Una improvvisa secchiata di acqua fredda si rovescia su Lega e sul M5S, nel pieno dei festeggiamenti per l’intesa sulla manovra. È la soglia del deficit spinta fino al 2,4 per cento – tra le impennate dello spread e il rischio bocciatura della Ue- che fa suonare i campanelli d’allarme di Quirinale e di Bankitalia. E che dall’altra parte, in difesa della cosiddetta «manovra del popolo», riaccende l’anima bellicosa del governo.

«Avere conti pubblici solidi e in ordine è una condizione indispensabile di sicurezza sociale, soprattutto per i giovani e per il loro futuro», è il messaggio che - senza troppi veli - indirizza all’esecutivo il presidente della Repubblica Sergio Mattarella intervenendo all’iniziativa «Viaggio in bicicletta intorno ai 70 anni della Costituzione italiana». E come la Carta dispone, prosegue il Capo dello Stato, «occorre assicurare l’equilibrio di bilancio e la sostenibilità del debito pubblico. Questo per tutelare i risparmi dei nostri concittadini, le risorse per le famiglie e per le imprese, per difendere le pensioni, per rendere possibili interventi sociali concreti ed efficaci». Al monito di Mattarella si allinea, poche ore dopo, quello del governatore della Banca d’Italia Ignazio Visco: «L’Italia ha bisogno di favorire l’investimento pubblico e privato e di contenere e ridurre il debito pubblico». «Il mercato poi – aggiunge Visco - non è composto da forze ignote che tramano nell’ombra. Piuttosto, dovendo collocare 400 miliardi di titoli di Stato, dobbiamo essere coscienti della fiducia che trasmettiamo quando emettiamo debito».

A Palazzo Chigi si valuta la migliore strategia per attutire i colpi e si muovono le feluche della diplomazia. Prima di tutti, però, arriva la reazione di Matteo Salvini a sconquassare la grammatica delle relazioni con il Colle: «Stia tranquillo, il Presidente,dopo anni di manovre economiche imposte dall’Europa che hanno fatto esplodere il debito pubblico, finalmente si cambia rotta e si scommette sul futuro e sulla crescita. E se a Bruxelles mi dicono che non lo posso fare me ne frego e lo faccio lo stesso». E a sera, quando in un comizio a Latina il nome di Mattarella è accolto da fischi: «Stiamo smettendo di governare il Paese da servi come ha fatto per anni la sinistra.

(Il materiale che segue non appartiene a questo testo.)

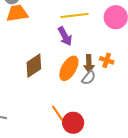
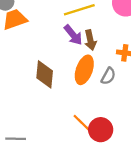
brown arrow: (89, 64) -> (90, 40), moved
brown diamond: (34, 66) -> (45, 74), turned -40

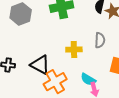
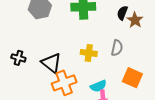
cyan semicircle: (88, 79) -> (98, 86), turned -63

Questo lo devono capire a Bruxelles, a Berlino e anche in qualche colle di Roma». Oltre a ricordare che lui, il leader della Lega, è «per l’elezione diretta del presidente della Repubblica». Luigi Di Maio in un primo momento tenta di ricalibrare il messaggio dell’alleato: «Mattarella non deve preoccuparsi. Questa manovra ha proprio la finalità di creare le condizioni per ridurre il debito». Poi non resiste. «Per una volta che il deficit lo si fa per dare ai più deboli, sono tutti pronti a criticare». La rincorsa a Salvini deve riprendere. A qualunque costo.